YOUR ASSIGNMENT =
Only the text of the records belongs in the answer, copied exactly and without pictures.

DATA TO PROCESS =
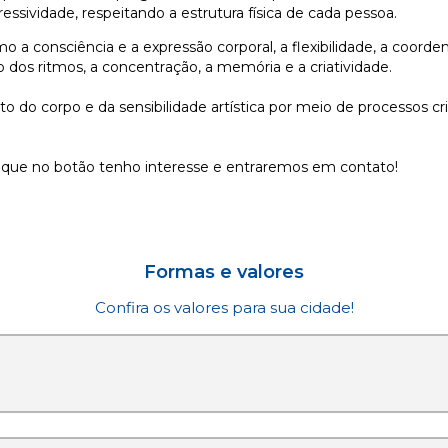
ssividade, respeitando a estrutura física de cada
pessoa.
mo a consciência e a expressão corporal, a flexibilidade, a coor
 dos ritmos, a concentração, a memória e a criatividade.
 do corpo e da sensibilidade artística por meio de processos cr
lique no botão tenho interesse e entraremos em contato!
Formas e valores
Confira os valores para sua cidade!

OUTPUT FOR THIS TASK =
ssividade, respeitando a estrutura física de cada
pessoa.
mo a consciência e a expressão corporal, a flexibilidade, a coor
 dos ritmos, a concentração, a memória e a criatividade.
 do corpo e da sensibilidade artística por meio de processos cr
lique no botão tenho interesse e entraremos em contato!
Formas e valores
Confira os valores para sua cidade!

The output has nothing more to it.